• **Required action**
In the listing below, the lines starting at the line with "Cookie Policy [Więcej" and ending at the line with "E10 (108, 130)" are to be output verbatim. Images stay out of the copy.

======== Data shown

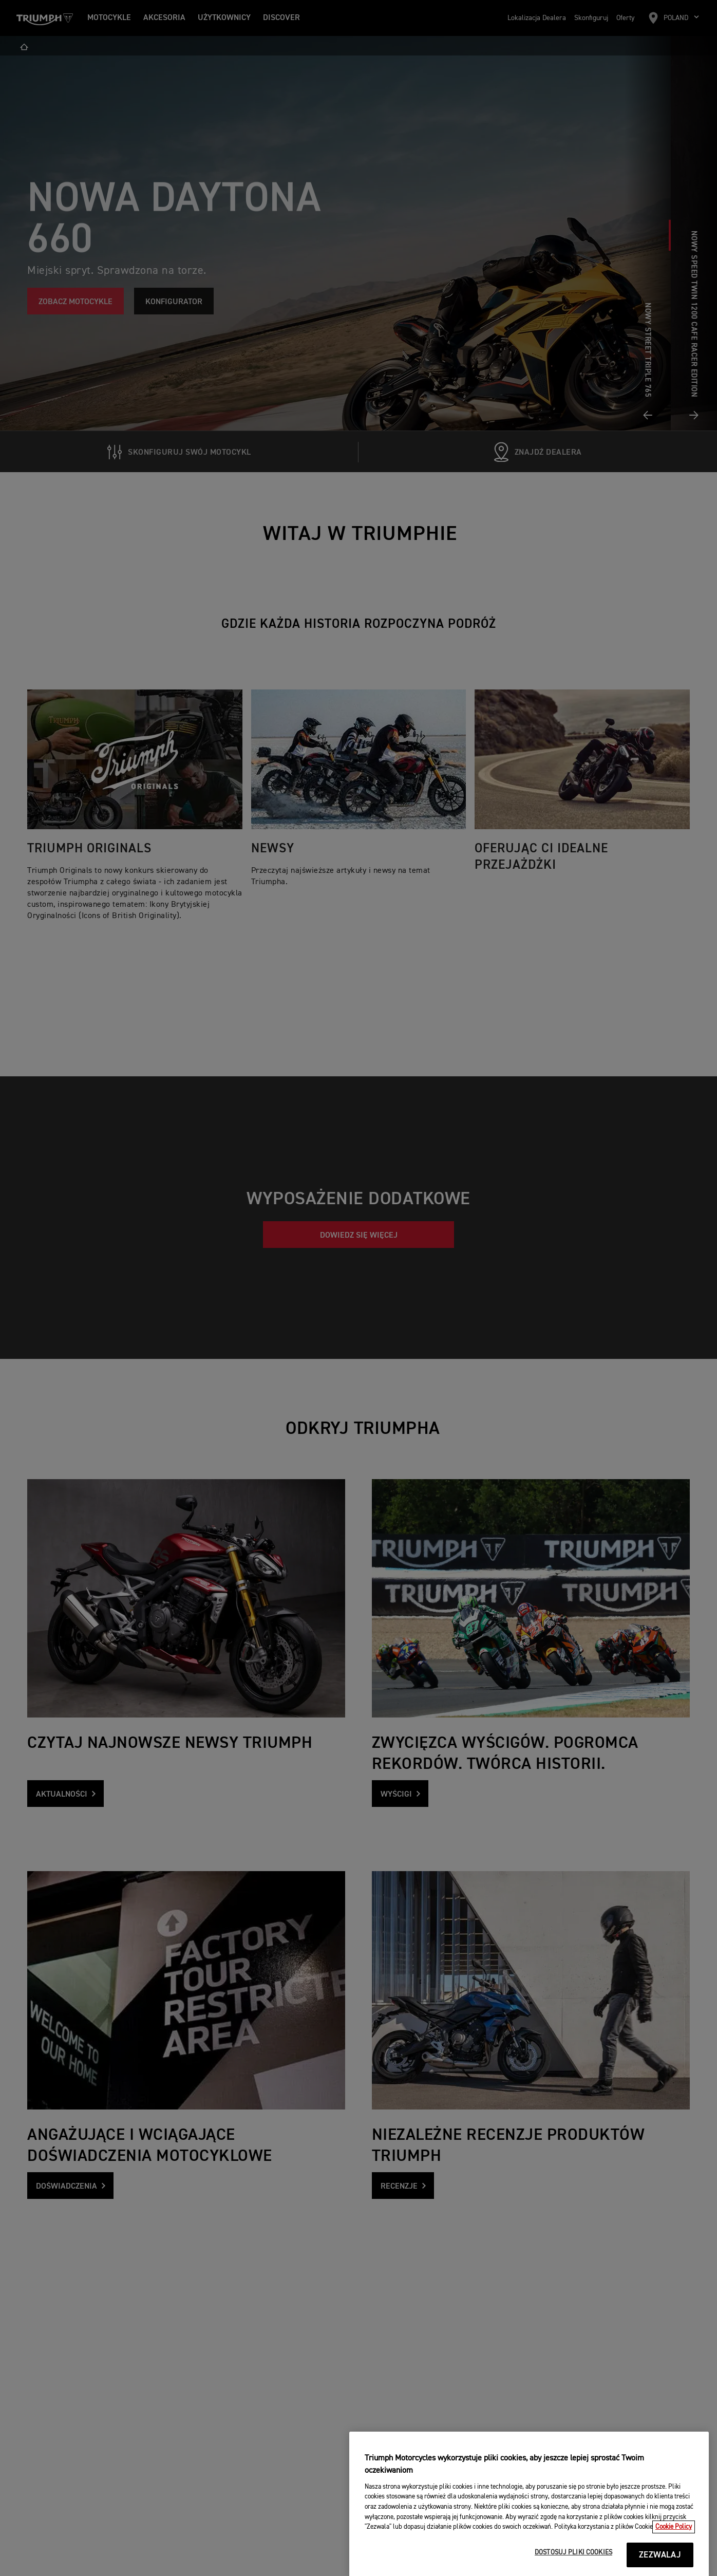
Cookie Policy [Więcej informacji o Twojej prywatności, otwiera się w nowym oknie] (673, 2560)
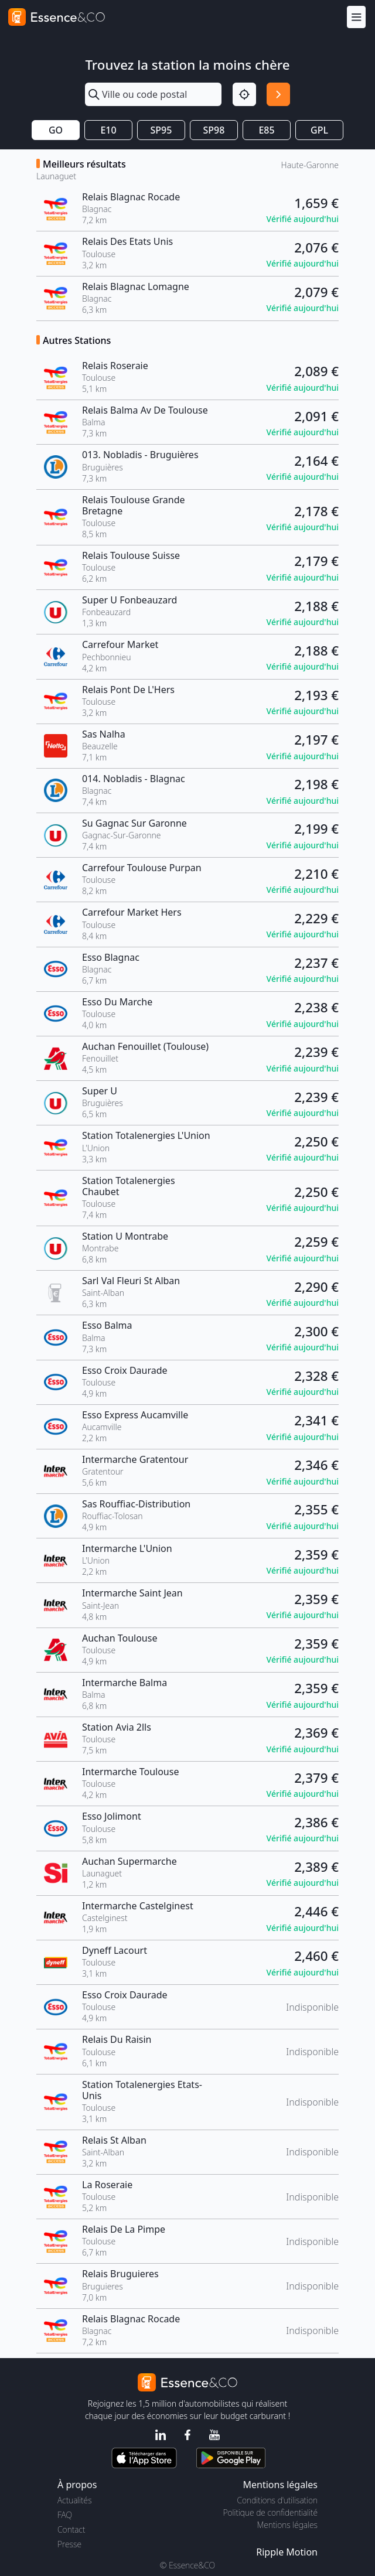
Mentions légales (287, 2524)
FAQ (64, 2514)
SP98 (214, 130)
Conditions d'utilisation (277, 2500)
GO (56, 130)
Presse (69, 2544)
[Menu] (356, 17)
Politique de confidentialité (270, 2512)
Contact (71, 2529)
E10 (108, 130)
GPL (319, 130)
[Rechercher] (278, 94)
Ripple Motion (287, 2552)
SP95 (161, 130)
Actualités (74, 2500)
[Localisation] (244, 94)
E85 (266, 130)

================
======== Data shown

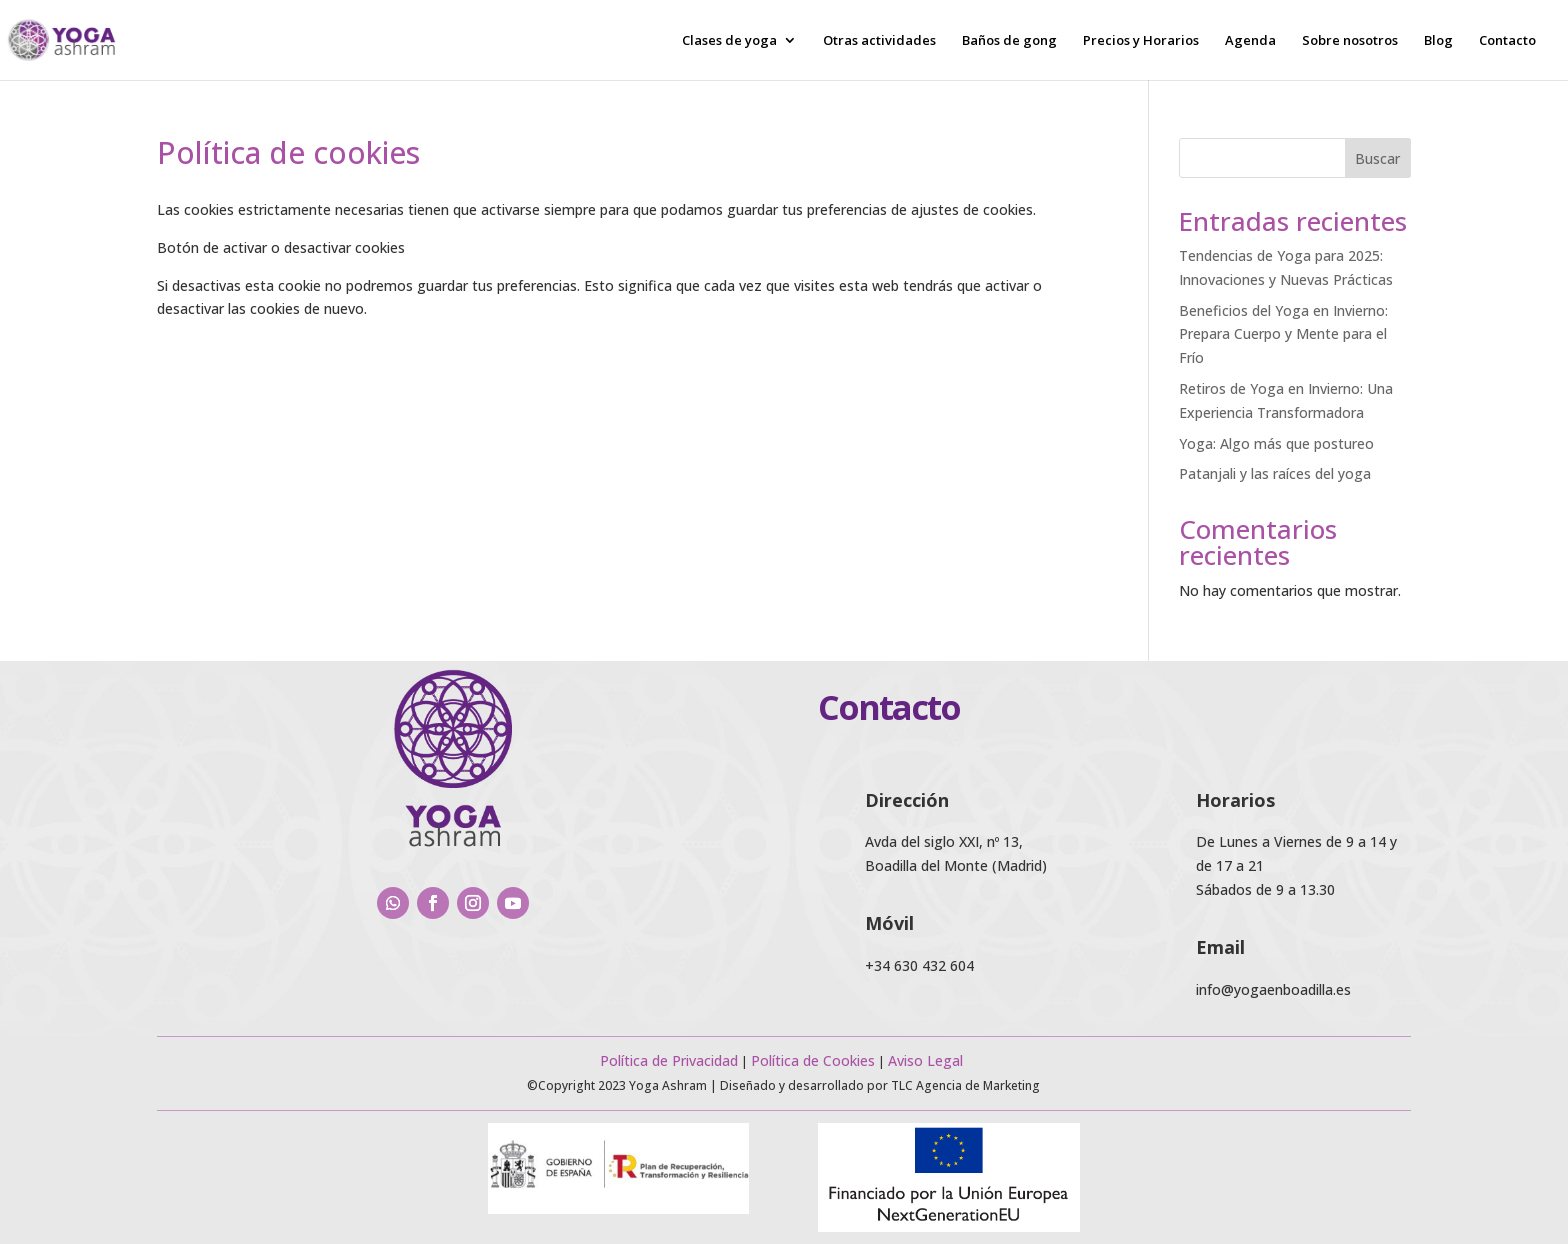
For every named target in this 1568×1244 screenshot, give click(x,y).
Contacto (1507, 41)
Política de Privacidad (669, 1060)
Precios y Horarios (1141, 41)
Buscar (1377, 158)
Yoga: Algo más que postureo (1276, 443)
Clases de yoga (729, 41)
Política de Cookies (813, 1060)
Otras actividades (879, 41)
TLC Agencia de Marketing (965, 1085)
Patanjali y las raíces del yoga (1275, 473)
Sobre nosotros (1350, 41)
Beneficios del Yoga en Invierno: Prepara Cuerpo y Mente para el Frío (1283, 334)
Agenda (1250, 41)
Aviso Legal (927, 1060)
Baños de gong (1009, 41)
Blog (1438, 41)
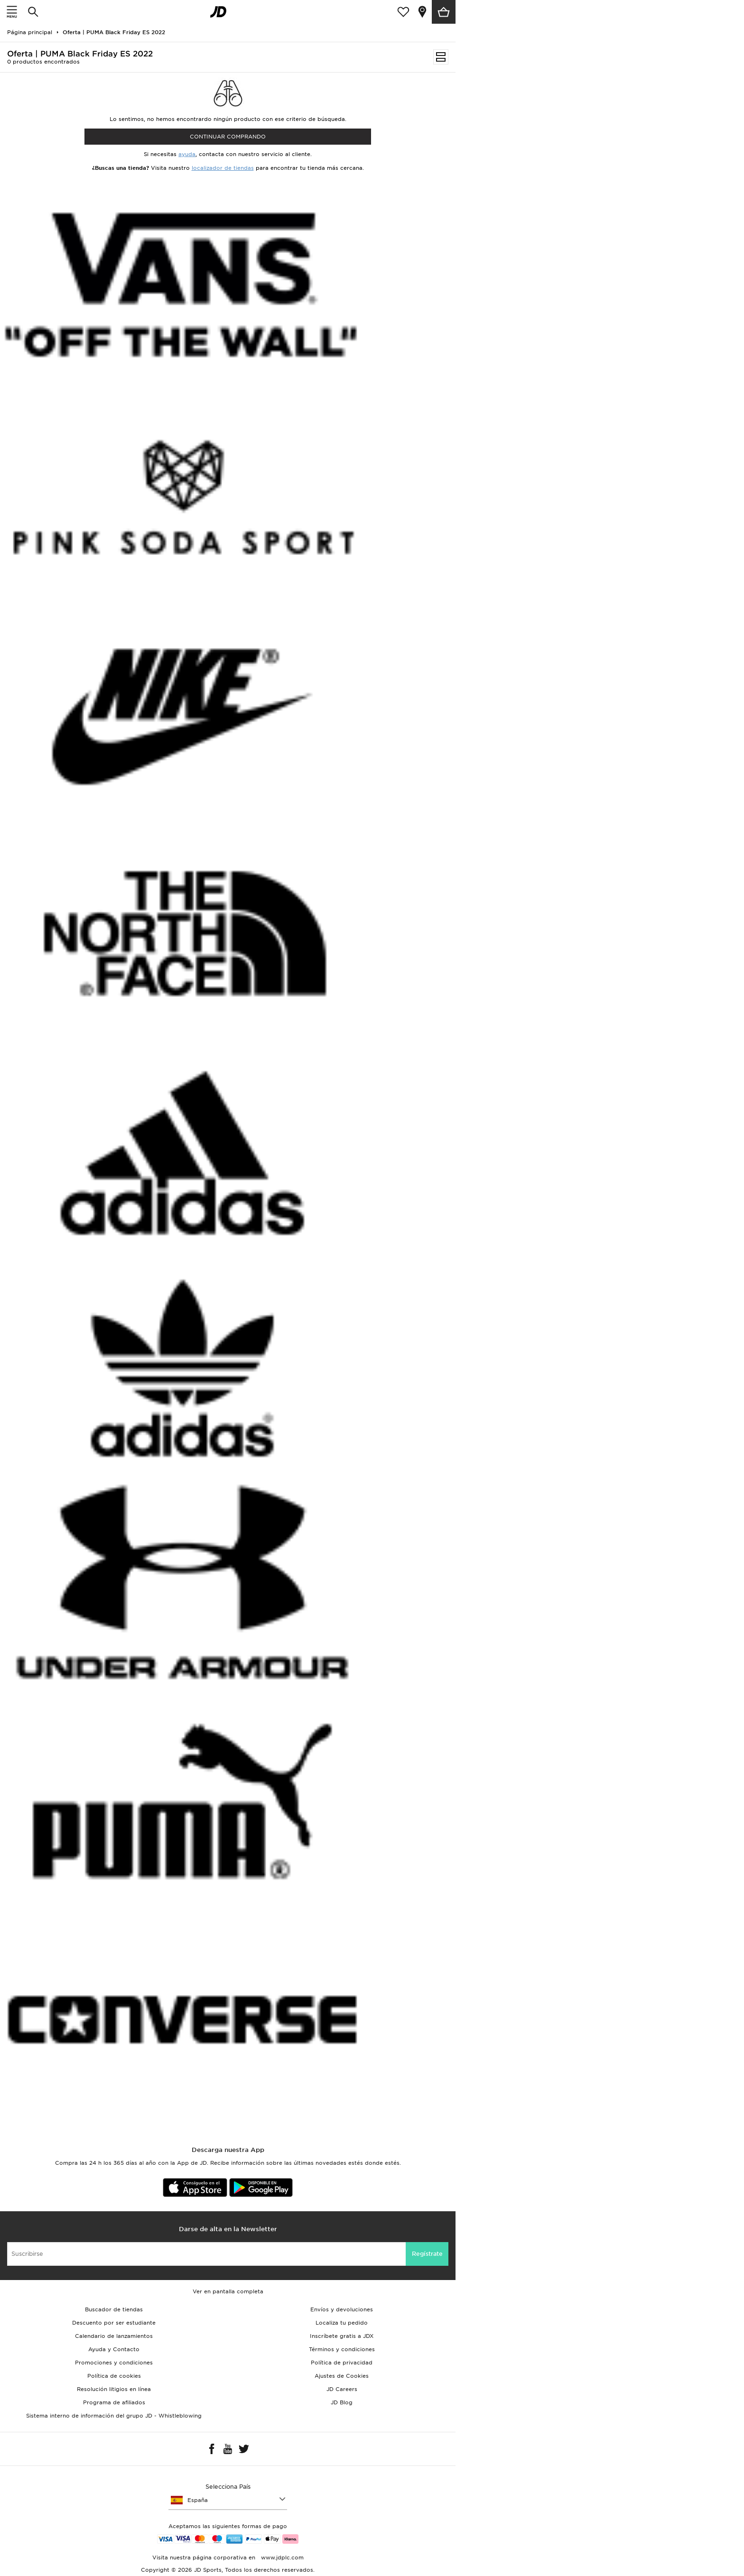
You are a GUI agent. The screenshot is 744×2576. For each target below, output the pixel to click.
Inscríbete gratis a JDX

================
======== Data shown

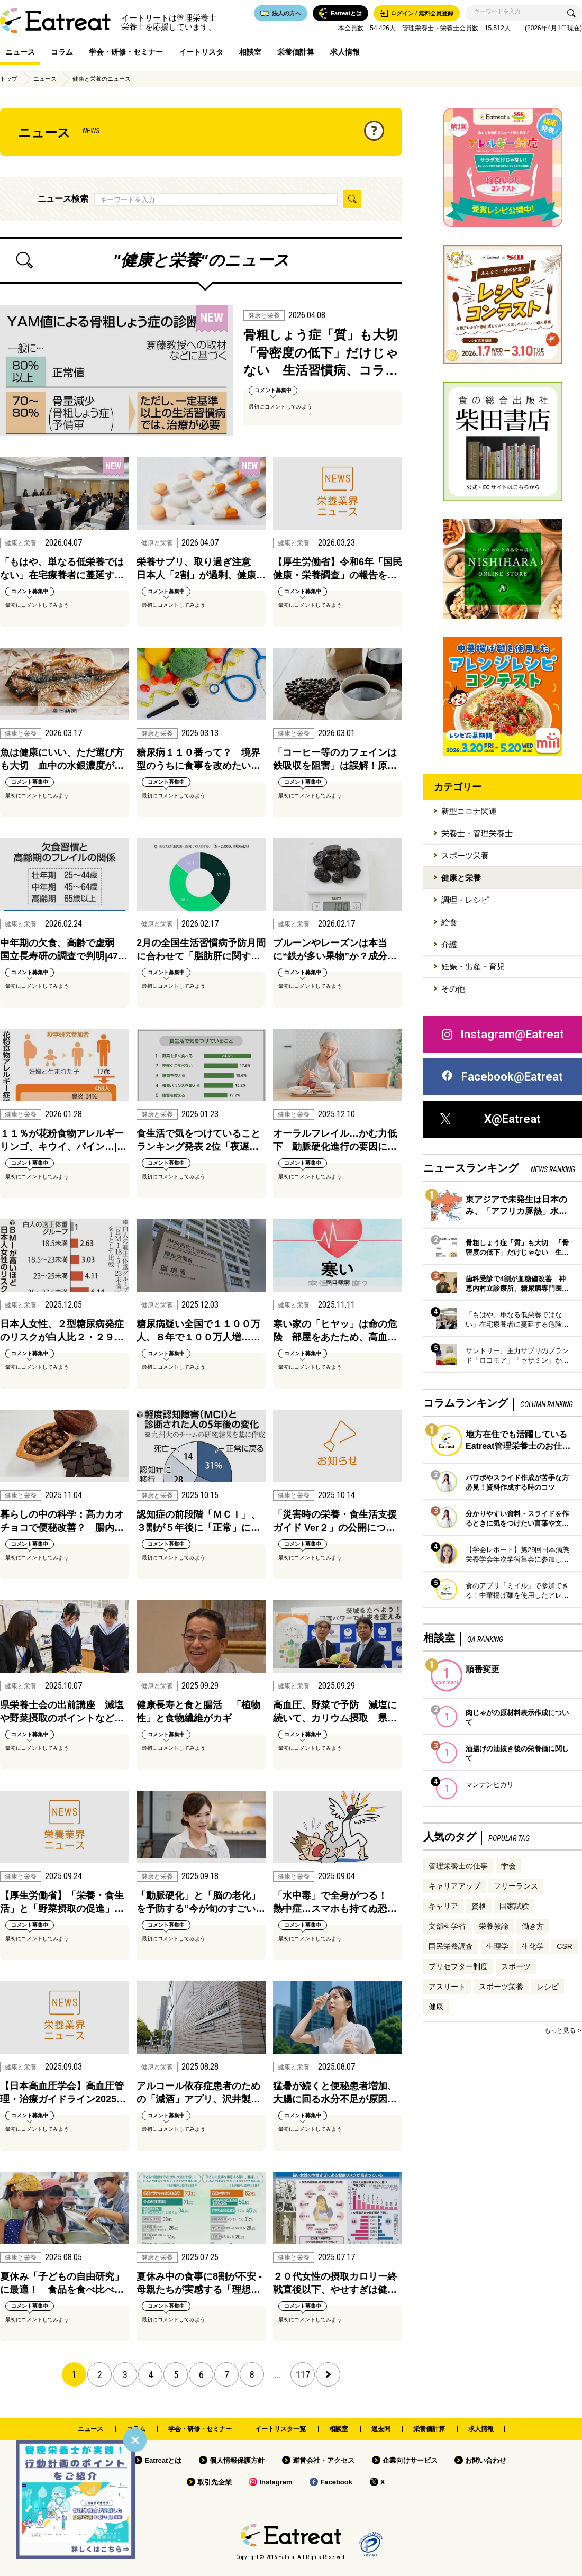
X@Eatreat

================

• **Exercise result**
Cookie Policy [Więcej informacji o Twojej prywatności, otwiera się w nowym oknie] (673, 2560)
Mentions légales (287, 2524)
FAQ (64, 2514)
SP98 (214, 130)
Conditions d'utilisation (277, 2500)
GO (56, 130)
Presse (69, 2544)
[Menu] (356, 17)
Politique de confidentialité (270, 2512)
Contact (71, 2529)
E10 (108, 130)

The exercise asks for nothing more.